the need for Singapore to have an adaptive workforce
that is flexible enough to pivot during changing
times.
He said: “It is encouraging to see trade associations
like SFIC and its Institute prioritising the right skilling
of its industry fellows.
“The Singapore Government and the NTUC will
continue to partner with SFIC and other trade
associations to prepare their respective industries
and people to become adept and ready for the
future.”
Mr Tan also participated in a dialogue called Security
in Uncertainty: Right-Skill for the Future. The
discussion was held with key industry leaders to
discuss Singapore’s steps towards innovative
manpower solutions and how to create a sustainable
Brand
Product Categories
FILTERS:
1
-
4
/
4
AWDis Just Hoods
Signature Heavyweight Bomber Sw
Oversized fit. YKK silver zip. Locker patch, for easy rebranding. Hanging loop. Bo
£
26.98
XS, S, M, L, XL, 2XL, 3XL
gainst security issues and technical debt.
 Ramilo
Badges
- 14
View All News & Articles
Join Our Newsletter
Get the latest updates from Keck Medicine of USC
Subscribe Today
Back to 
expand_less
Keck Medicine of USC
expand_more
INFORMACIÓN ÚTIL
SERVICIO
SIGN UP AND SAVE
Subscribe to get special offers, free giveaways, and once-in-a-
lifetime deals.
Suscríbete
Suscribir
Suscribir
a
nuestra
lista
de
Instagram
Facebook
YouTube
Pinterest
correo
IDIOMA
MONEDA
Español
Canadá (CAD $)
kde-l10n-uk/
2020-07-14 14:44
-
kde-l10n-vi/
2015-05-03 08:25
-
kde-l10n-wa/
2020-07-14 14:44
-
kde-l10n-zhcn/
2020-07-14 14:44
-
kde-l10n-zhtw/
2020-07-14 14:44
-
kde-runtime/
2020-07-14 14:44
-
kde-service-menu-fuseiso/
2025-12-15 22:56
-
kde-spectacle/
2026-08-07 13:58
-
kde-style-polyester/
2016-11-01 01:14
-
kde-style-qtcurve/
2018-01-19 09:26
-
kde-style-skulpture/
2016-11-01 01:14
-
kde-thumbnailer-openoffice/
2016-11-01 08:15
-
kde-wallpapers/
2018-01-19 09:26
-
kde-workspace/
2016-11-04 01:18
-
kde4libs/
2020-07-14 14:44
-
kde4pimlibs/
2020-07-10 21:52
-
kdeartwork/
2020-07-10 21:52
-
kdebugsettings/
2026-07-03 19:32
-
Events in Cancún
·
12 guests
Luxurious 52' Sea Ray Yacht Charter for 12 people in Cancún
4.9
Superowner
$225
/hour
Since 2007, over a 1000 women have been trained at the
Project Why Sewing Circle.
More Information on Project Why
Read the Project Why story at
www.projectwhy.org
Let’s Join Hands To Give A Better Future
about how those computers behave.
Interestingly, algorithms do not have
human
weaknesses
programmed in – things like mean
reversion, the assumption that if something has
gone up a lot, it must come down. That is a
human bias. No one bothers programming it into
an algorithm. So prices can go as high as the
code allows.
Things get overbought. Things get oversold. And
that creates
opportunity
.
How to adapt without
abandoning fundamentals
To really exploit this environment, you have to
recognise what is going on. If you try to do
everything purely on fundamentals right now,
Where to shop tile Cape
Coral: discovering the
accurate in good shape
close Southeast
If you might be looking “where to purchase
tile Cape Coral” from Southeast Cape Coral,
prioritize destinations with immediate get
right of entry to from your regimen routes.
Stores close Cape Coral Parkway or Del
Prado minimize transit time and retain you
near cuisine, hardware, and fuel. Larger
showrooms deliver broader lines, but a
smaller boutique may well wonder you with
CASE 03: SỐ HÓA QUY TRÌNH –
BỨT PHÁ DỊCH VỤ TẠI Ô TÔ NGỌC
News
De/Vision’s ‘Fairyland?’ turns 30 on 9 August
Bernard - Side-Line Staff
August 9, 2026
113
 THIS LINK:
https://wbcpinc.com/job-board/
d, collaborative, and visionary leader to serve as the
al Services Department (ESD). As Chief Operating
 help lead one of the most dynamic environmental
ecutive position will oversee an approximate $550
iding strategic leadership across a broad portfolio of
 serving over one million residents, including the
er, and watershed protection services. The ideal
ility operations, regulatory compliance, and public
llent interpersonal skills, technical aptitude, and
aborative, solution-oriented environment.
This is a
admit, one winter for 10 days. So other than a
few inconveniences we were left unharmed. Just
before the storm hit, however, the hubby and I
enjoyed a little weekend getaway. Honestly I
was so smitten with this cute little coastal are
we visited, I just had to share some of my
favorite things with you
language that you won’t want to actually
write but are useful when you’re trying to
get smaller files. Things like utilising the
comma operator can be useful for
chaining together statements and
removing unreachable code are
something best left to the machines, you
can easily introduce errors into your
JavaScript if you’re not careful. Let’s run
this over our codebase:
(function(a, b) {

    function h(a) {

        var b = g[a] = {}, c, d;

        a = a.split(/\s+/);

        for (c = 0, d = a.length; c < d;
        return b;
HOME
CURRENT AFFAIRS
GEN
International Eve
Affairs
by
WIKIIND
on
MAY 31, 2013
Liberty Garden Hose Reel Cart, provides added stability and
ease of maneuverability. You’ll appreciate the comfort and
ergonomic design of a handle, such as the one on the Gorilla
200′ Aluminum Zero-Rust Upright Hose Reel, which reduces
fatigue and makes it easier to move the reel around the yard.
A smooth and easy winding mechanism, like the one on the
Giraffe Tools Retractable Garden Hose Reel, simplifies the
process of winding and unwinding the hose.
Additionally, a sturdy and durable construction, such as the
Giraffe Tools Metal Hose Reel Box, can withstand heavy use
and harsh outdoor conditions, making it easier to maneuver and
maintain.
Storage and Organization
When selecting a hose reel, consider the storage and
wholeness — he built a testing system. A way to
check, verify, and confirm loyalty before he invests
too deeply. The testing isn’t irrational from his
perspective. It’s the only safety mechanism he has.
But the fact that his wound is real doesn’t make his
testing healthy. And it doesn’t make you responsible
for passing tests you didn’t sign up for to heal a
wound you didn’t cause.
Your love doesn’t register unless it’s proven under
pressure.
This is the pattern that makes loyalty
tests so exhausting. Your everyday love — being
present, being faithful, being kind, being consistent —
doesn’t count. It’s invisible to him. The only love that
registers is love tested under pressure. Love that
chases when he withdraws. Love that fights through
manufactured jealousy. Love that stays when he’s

#####

- TO DO
A verbatim copy of all the entries above is requested.

- EXERCISE RESPONSE
the need for Singapore to have an adaptive workforce
that is flexible enough to pivot during changing
times.
He said: “It is encouraging to see trade associations
like SFIC and its Institute prioritising the right skilling
of its industry fellows.
“The Singapore Government and the NTUC will
continue to partner with SFIC and other trade
associations to prepare their respective industries
and people to become adept and ready for the
future.”
Mr Tan also participated in a dialogue called Security
in Uncertainty: Right-Skill for the Future. The
discussion was held with key industry leaders to
discuss Singapore’s steps towards innovative
manpower solutions and how to create a sustainable
Brand
Product Categories
FILTERS:
1
-
4
/
4
AWDis Just Hoods
Signature Heavyweight Bomber Sw
Oversized fit. YKK silver zip. Locker patch, for easy rebranding. Hanging loop. Bo
£
26.98
XS, S, M, L, XL, 2XL, 3XL
gainst security issues and technical debt.
 Ramilo
Badges
- 14
View All News & Articles
Join Our Newsletter
Get the latest updates from Keck Medicine of USC
Subscribe Today
Back to 
expand_less
Keck Medicine of USC
expand_more
INFORMACIÓN ÚTIL
SERVICIO
SIGN UP AND SAVE
Subscribe to get special offers, free giveaways, and once-in-a-
lifetime deals.
Suscríbete
Suscribir
Suscribir
a
nuestra
lista
de
Instagram
Facebook
YouTube
Pinterest
correo
IDIOMA
MONEDA
Español
Canadá (CAD $)
kde-l10n-uk/
2020-07-14 14:44
-
kde-l10n-vi/
2015-05-03 08:25
-
kde-l10n-wa/
2020-07-14 14:44
-
kde-l10n-zhcn/
2020-07-14 14:44
-
kde-l10n-zhtw/
2020-07-14 14:44
-
kde-runtime/
2020-07-14 14:44
-
kde-service-menu-fuseiso/
2025-12-15 22:56
-
kde-spectacle/
2026-08-07 13:58
-
kde-style-polyester/
2016-11-01 01:14
-
kde-style-qtcurve/
2018-01-19 09:26
-
kde-style-skulpture/
2016-11-01 01:14
-
kde-thumbnailer-openoffice/
2016-11-01 08:15
-
kde-wallpapers/
2018-01-19 09:26
-
kde-workspace/
2016-11-04 01:18
-
kde4libs/
2020-07-14 14:44
-
kde4pimlibs/
2020-07-10 21:52
-
kdeartwork/
2020-07-10 21:52
-
kdebugsettings/
2026-07-03 19:32
-
Events in Cancún
·
12 guests
Luxurious 52' Sea Ray Yacht Charter for 12 people in Cancún
4.9
Superowner
$225
/hour
Since 2007, over a 1000 women have been trained at the
Project Why Sewing Circle.
More Information on Project Why
Read the Project Why story at
www.projectwhy.org
Let’s Join Hands To Give A Better Future
about how those computers behave.
Interestingly, algorithms do not have
human
weaknesses
programmed in – things like mean
reversion, the assumption that if something has
gone up a lot, it must come down. That is a
human bias. No one bothers programming it into
an algorithm. So prices can go as high as the
code allows.
Things get overbought. Things get oversold. And
that creates
opportunity
.
How to adapt without
abandoning fundamentals
To really exploit this environment, you have to
recognise what is going on. If you try to do
everything purely on fundamentals right now,
Where to shop tile Cape
Coral: discovering the
accurate in good shape
close Southeast
If you might be looking “where to purchase
tile Cape Coral” from Southeast Cape Coral,
prioritize destinations with immediate get
right of entry to from your regimen routes.
Stores close Cape Coral Parkway or Del
Prado minimize transit time and retain you
near cuisine, hardware, and fuel. Larger
showrooms deliver broader lines, but a
smaller boutique may well wonder you with
CASE 03: SỐ HÓA QUY TRÌNH –
BỨT PHÁ DỊCH VỤ TẠI Ô TÔ NGỌC
News
De/Vision’s ‘Fairyland?’ turns 30 on 9 August
Bernard - Side-Line Staff
August 9, 2026
113
 THIS LINK:
https://wbcpinc.com/job-board/
d, collaborative, and visionary leader to serve as the
al Services Department (ESD). As Chief Operating
 help lead one of the most dynamic environmental
ecutive position will oversee an approximate $550
iding strategic leadership across a broad portfolio of
 serving over one million residents, including the
er, and watershed protection services. The ideal
ility operations, regulatory compliance, and public
llent interpersonal skills, technical aptitude, and
aborative, solution-oriented environment.
This is a
admit, one winter for 10 days. So other than a
few inconveniences we were left unharmed. Just
before the storm hit, however, the hubby and I
enjoyed a little weekend getaway. Honestly I
was so smitten with this cute little coastal are
we visited, I just had to share some of my
favorite things with you
language that you won’t want to actually
write but are useful when you’re trying to
get smaller files. Things like utilising the
comma operator can be useful for
chaining together statements and
removing unreachable code are
something best left to the machines, you
can easily introduce errors into your
JavaScript if you’re not careful. Let’s run
this over our codebase:
(function(a, b) {

    function h(a) {

        var b = g[a] = {}, c, d;

        a = a.split(/\s+/);

        for (c = 0, d = a.length; c < d;
        return b;
HOME
CURRENT AFFAIRS
GEN
International Eve
Affairs
by
WIKIIND
on
MAY 31, 2013
Liberty Garden Hose Reel Cart, provides added stability and
ease of maneuverability. You’ll appreciate the comfort and
ergonomic design of a handle, such as the one on the Gorilla
200′ Aluminum Zero-Rust Upright Hose Reel, which reduces
fatigue and makes it easier to move the reel around the yard.
A smooth and easy winding mechanism, like the one on the
Giraffe Tools Retractable Garden Hose Reel, simplifies the
process of winding and unwinding the hose.
Additionally, a sturdy and durable construction, such as the
Giraffe Tools Metal Hose Reel Box, can withstand heavy use
and harsh outdoor conditions, making it easier to maneuver and
maintain.
Storage and Organization
When selecting a hose reel, consider the storage and
wholeness — he built a testing system. A way to
check, verify, and confirm loyalty before he invests
too deeply. The testing isn’t irrational from his
perspective. It’s the only safety mechanism he has.
But the fact that his wound is real doesn’t make his
testing healthy. And it doesn’t make you responsible
for passing tests you didn’t sign up for to heal a
wound you didn’t cause.
Your love doesn’t register unless it’s proven under
pressure.
This is the pattern that makes loyalty
tests so exhausting. Your everyday love — being
present, being faithful, being kind, being consistent —
doesn’t count. It’s invisible to him. The only love that
registers is love tested under pressure. Love that
chases when he withdraws. Love that fights through
manufactured jealousy. Love that stays when he’s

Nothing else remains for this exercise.